Embora saiba que esta não é uma posição popular, afirmo abertamente que sou um adepto da acção ASAE - a (para muitos famigerada) Agência de Segurança Alimentar e Económica.O trabalho da ASAE repercute um tempo novo na defesa dos direitos dos consumidores portugueses e, por mim, não estou minimamente disponível para me juntar ao coro populista de quantos acham que o nosso país viveria melhor sem essa estrutura de controlo de serviços e, em especial, aos que entendem que Portugal deve manter-se liberalmente no mundo do "jeitinho" e da flexibilização de procedimentos.
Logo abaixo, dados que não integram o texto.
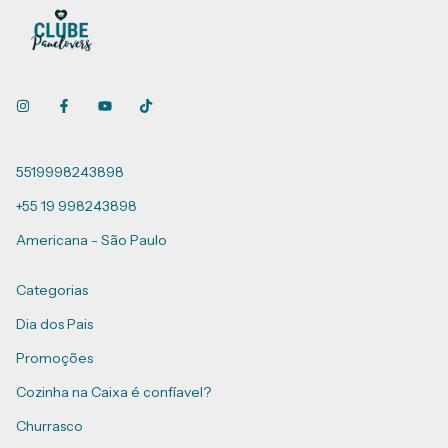
5519998243898
+55 19 998243898
Americana - São Paulo
Categorias
Dia dos Pais
Promoções
Cozinha na Caixa é confíavel?
Churrasco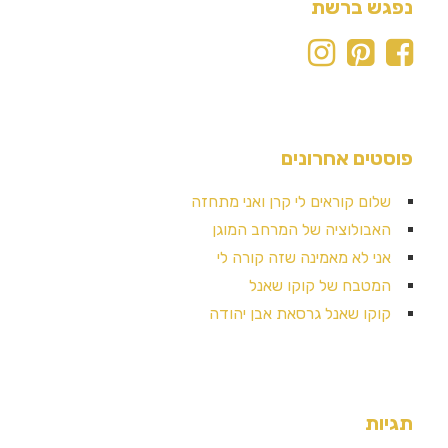
נפגש ברשת
פוסטים אחרונים
שלום קוראים לי קרן ואני מתחזה
האבולוציה של המרחב המוגן
אני לא מאמינה שזה קורה לי
המטבח של קוקו שאנל
קוקו שאנל גרסאת אבן יהודה
תגיות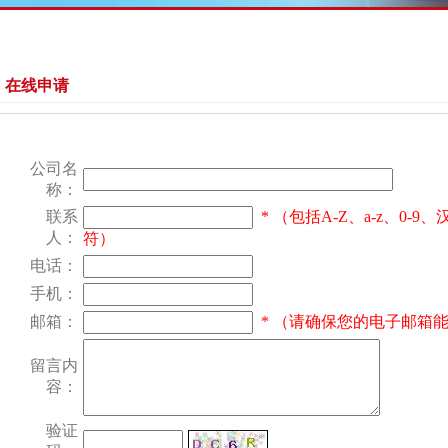
在线申请
公司名
称：
联系
* （包括A-Z、a-z、0-
人：
符）
电话：
手机：
邮箱：
* （请确保您的电子邮箱
留言内
容：
验证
Às vezes, com patéticos argumentos de tradicionalismo e de românticas pulsões saudosistas.
Mas a ASAE, por mais eficaz que seja, tem ainda à sua frente um desafio que, a ser concretizado, constituiria a sua verdadeira coroa de glória: pôr na ordem o verdadeiro escândalo que constitui o serviço de táxis na zona das chegadas do Aeroporto de Lisboa.
Como diplomata, há anos que oiço, impotente, reclamações de amigos estrangeiros que se queixam do mau serviço prestado por muitos taxistas que operam nessa área, que vão desde a sua atitude pessoal deselegante (e isto é um refinado eufemismo) aos constantes abusos em matéria de preços e outras práticas que nós, portugueses, bem conhecemos. Aliás, chega a ser instrutivo falar com taxistas que não operam nessa zona - de onde eles próprios são excluídos, para evitar concorrência - para se ter uma melhor ideia do que se passa nessa espécie de "Chicago" da sua profissão.
Infelizmente, e como muitas outras pessoas, faço parte do grupo "cobarde" dos que preferem ir apanhar um táxi, no Aeroporto de Lisboa, à zona das partidas, para não ter de me confrontar com a elevada possibilidade de situações desagradáveis na zona das chegadas.
Se a ASAE conseguisse pôr cobro ao que se passa com os táxis nessa zona, estou certo que muitos lhe agradeceriam e que, com isso, a sua imagem pública melhoraria imenso.